» **WHAT YOU SHOULD DO**
Copy each line containing the word "Lumumba" from the records that follow, please.

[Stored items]
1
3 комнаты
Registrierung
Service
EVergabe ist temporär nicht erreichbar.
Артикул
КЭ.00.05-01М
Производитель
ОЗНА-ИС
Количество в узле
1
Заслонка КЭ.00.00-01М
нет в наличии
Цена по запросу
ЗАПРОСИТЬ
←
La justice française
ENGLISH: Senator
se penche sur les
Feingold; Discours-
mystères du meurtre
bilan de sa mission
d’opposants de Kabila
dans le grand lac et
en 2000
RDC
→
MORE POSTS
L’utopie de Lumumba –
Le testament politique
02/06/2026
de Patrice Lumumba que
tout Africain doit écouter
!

» **EXERCISE RESPONSE**
L’utopie de Lumumba –
de Patrice Lumumba que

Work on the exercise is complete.